Grund für diesen Schritt seien zu befürchtende massive Honorareinbrüche, nachdem die bisherigen Strukturvertragshonorare für die zeitaufwendige Behandlung besonders schwer psychiatrisch Kranker und bei Schlaganfall-Patienten von den Krankenkassen gestrichen wurden, erklärte Carl.

Mit den zur Verfügung stehenden Honoraren sei nur noch eine sehr eingeschränkte Versorgung von Patienten mit schweren Hirnerkrankungen wie Multiple Sklerose, Depression, Parkinson, Schizophrenie, Epilepsie, Demenz oder Schlaganfall möglich, sagte Carl bei der Vertreterversammlung der KV Bayerns (KVB).

Nach seinen Angaben erhalten Neurologen und Psychiater für die fachärztliche Untersuchung, den gesamten organisatorischen Aufwand der Praxis, kurze Gespräche, Spritzen, Blutentnahmen, Arzneimittelverordnung und alle kleineren medizinischen Versorgungen künftig eine Grundpauschale von insgesamt 19,43 Euro je Patient.
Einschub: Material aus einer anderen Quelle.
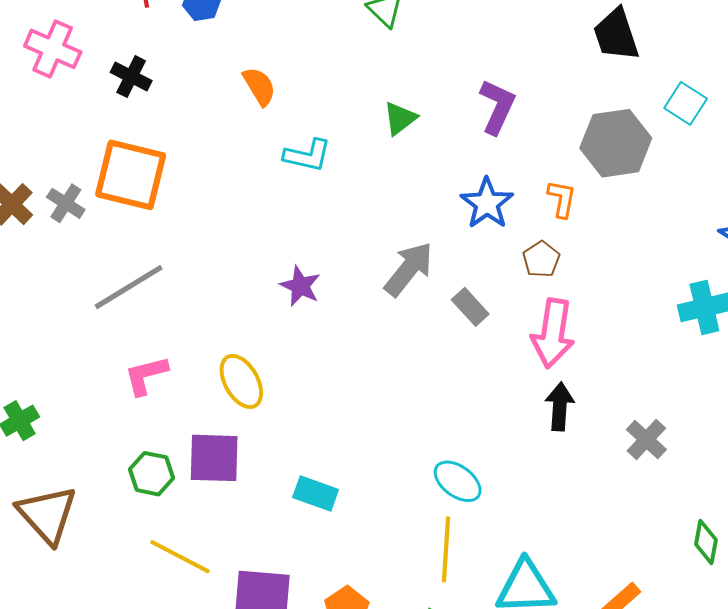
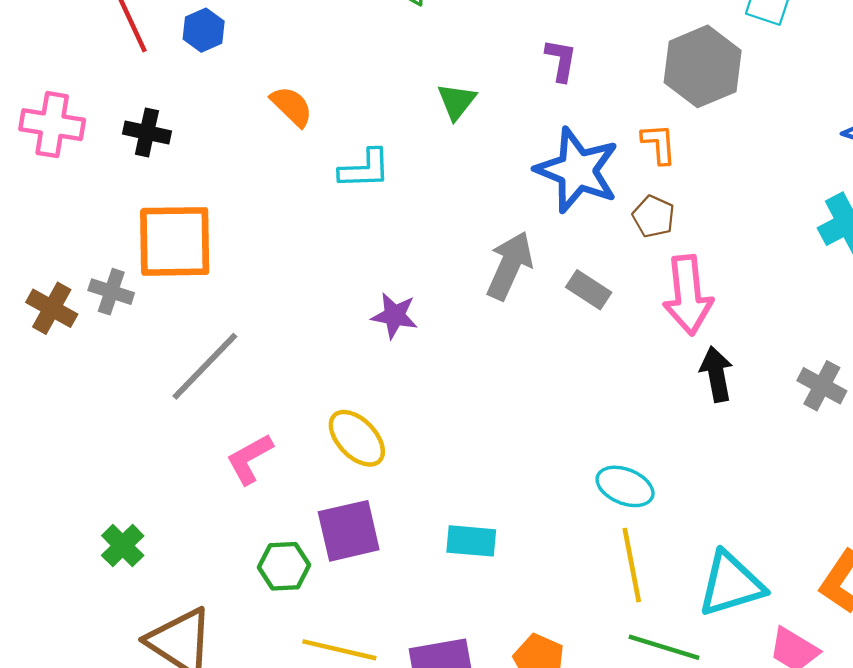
purple L-shape: (497, 107) -> (561, 60), size x0.7
blue star: (487, 203) -> (577, 170), size x1.4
Für ein zehn bis 20minütiges psychiatrisches Behandlungsgespräch würden 13,48 Euro bezahlt. Der Preis für eine Hirnstrommessung betrage 24,85 Euro.

In diesen Beträgen seien nicht nur das Einkommen des Arztes enthalten, sondern auch die gesamten Kosten einer Praxis, das Gehalt des Personals, die Gerätekosten, die Miete für Praxisräume und die Investitionsrücklagen.